Reimpliment suicide trigger as expire trigger#6835
Reimpliment suicide trigger as expire trigger#6835oliver-sanders merged 13 commits intocylc:masterfrom
Conversation
|
Interesting idea, I like it. This is a functional change which could potentially have consequences in the nice situation where the same task is clock-expired and suicide-triggered. I don't think this is a problem, but we shouldn’t sneak it into a bugfix release. |
|
I sort of commented on functional vs bug-fix above. I don't mind either way. I'll rebase on to master (actually where I originally did it). It certainly isn't just a bug fix if we document the conceptual difference straight off. Functionally I don't think it makes any difference except where a task is both suicide triggered and clock-expired (as you note) with something triggered off the "expired" output. It's unlikely that anyone has ever done that IMO - but I could be wrong. In that case, the downstream "expire branch" will run if the task suicides OR if it clock-expires. That's probably fine, because the expire branch presumably is there to signify in some way the that expired task did not run because it does not need to run ... which is implied by both suicide and expiry. |
|
Rebased to master, for 8.5 Extended an integration test to check for task expiry and avoidance of respawning. |
aa40578 to
b85c875
Compare
|
Bumping back the milestone as per offline discussion - not on the critical path to 8.5. I expect this to be bumped back again to 8.7, due to the urgent nature of nature of changes planned for 8.6. However, we should squeeze this in to 8.6 if time allows. Reasons:
|
|
As discussed on Element, time pressures are a great concern due to the tight timeframes we're working with at the moment. But additionally, we're especially concerned by potential risk of behaviour changes at this particular moment in time which was the big reason for pushing for 8.7.0. When behaviour changes of this kind are introduced to other tools, they are often released as "opt-in" experimental features to allow the community to evaluate them before rolling out on-mass. If no issues are found, the "experimental" behaviour then becomes the default in a subsequent release. Helps reduce teething pains often experienced in such situations as well as raising awareness of upcoming changes. I've put together a side PR which puts this change behind an "experimental" flag. This way you can push ahead with it on the 8.6.0 timescale (desired for reasons outlined above) and we can derisk our operational implementation (desired for reasons outlined on the PR): hjoliver#70 I think this is a good approach in general.
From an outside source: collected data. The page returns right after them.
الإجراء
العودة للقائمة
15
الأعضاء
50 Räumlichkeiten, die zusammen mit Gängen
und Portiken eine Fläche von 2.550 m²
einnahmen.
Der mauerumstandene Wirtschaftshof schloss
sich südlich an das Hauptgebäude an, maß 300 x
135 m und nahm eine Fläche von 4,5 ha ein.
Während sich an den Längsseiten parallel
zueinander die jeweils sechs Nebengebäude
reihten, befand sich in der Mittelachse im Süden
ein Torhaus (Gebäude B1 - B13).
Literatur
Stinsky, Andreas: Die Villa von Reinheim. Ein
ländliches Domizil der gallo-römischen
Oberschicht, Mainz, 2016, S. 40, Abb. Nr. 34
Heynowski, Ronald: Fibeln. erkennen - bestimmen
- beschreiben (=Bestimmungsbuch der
Where possible (and of course it isn't possible for all changes), I think that this would be a good way to preview proposed changes to the community going forward. I have added an "all" option to allow users to easily opt-in to all experimental features and will encourage the owners of test workflows to use this (as they are excellent canary testers). This also avoids the need to strip out all of the remaining "suicide" code in the project "right now". This is good as we haven't figured out how we want to handle the downstream implications of this feature yet (e.g. cylc graph, cylc/cylc-ui#1239). We might want to look at renaming / reusing the existing "suicide" field in the graph code going forward? |
|
Note: I think this PR currently has a buggy interaction with the See the docs I added in the side PR for context. |
|
I'm confident this change won't cause any real problems, but I think your "experimental" flag is a good idea in general, @oliver-sanders, so I'm keen to go forward with it. (Also, I just saw your ops de-risking comment on the side PR - all good, makes perfect sense). |
|
(Merged the side branch to make this an opt-in "experimental" feature.) |
* Allow experimental features to be previewed in a low-risk fashion. * Initially, add support for the "suicide trigger" -> "expire trigger" change.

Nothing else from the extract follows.